'''

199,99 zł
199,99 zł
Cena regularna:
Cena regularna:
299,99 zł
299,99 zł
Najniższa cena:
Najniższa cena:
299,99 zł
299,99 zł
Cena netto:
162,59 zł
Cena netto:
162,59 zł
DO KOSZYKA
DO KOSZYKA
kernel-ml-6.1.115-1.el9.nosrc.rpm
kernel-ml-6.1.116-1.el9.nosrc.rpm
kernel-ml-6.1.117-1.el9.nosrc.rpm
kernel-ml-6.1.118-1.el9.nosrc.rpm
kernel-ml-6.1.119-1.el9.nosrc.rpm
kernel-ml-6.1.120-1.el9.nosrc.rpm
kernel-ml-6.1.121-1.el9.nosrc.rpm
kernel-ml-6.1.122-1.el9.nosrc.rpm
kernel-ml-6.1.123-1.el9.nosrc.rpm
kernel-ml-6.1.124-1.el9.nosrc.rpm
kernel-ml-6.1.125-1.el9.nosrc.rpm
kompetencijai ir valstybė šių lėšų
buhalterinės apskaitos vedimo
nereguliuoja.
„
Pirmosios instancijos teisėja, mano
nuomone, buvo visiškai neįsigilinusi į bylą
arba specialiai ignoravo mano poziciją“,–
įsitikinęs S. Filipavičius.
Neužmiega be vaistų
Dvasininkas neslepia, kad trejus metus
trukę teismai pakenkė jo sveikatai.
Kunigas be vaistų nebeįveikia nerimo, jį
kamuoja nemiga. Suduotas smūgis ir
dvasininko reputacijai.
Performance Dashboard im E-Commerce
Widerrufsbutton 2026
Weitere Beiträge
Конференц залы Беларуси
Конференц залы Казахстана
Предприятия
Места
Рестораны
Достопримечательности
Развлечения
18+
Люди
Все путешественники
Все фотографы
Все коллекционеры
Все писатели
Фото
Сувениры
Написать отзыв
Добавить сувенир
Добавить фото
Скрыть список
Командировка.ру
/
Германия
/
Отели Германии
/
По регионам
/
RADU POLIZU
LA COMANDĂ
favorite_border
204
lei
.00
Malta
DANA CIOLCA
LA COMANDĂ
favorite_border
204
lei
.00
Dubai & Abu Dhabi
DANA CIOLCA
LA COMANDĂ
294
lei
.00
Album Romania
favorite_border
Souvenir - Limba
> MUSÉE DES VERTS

'''

Would you please reproduce all of the lines above exactly?

199,99 zł
199,99 zł
Cena regularna:
Cena regularna:
299,99 zł
299,99 zł
Najniższa cena:
Najniższa cena:
299,99 zł
299,99 zł
Cena netto:
162,59 zł
Cena netto:
162,59 zł
DO KOSZYKA
DO KOSZYKA
kernel-ml-6.1.115-1.el9.nosrc.rpm
kernel-ml-6.1.116-1.el9.nosrc.rpm
kernel-ml-6.1.117-1.el9.nosrc.rpm
kernel-ml-6.1.118-1.el9.nosrc.rpm
kernel-ml-6.1.119-1.el9.nosrc.rpm
kernel-ml-6.1.120-1.el9.nosrc.rpm
kernel-ml-6.1.121-1.el9.nosrc.rpm
kernel-ml-6.1.122-1.el9.nosrc.rpm
kernel-ml-6.1.123-1.el9.nosrc.rpm
kernel-ml-6.1.124-1.el9.nosrc.rpm
kernel-ml-6.1.125-1.el9.nosrc.rpm
kompetencijai ir valstybė šių lėšų
buhalterinės apskaitos vedimo
nereguliuoja.
„
Pirmosios instancijos teisėja, mano
nuomone, buvo visiškai neįsigilinusi į bylą
arba specialiai ignoravo mano poziciją“,–
įsitikinęs S. Filipavičius.
Neužmiega be vaistų
Dvasininkas neslepia, kad trejus metus
trukę teismai pakenkė jo sveikatai.
Kunigas be vaistų nebeįveikia nerimo, jį
kamuoja nemiga. Suduotas smūgis ir
dvasininko reputacijai.
Performance Dashboard im E-Commerce
Widerrufsbutton 2026
Weitere Beiträge
Конференц залы Беларуси
Конференц залы Казахстана
Предприятия
Места
Рестораны
Достопримечательности
Развлечения
18+
Люди
Все путешественники
Все фотографы
Все коллекционеры
Все писатели
Фото
Сувениры
Написать отзыв
Добавить сувенир
Добавить фото
Скрыть список
Командировка.ру
/
Германия
/
Отели Германии
/
По регионам
/
RADU POLIZU
LA COMANDĂ
favorite_border
204
lei
.00
Malta
DANA CIOLCA
LA COMANDĂ
favorite_border
204
lei
.00
Dubai & Abu Dhabi
DANA CIOLCA
LA COMANDĂ
294
lei
.00
Album Romania
favorite_border
Souvenir - Limba
> MUSÉE DES VERTS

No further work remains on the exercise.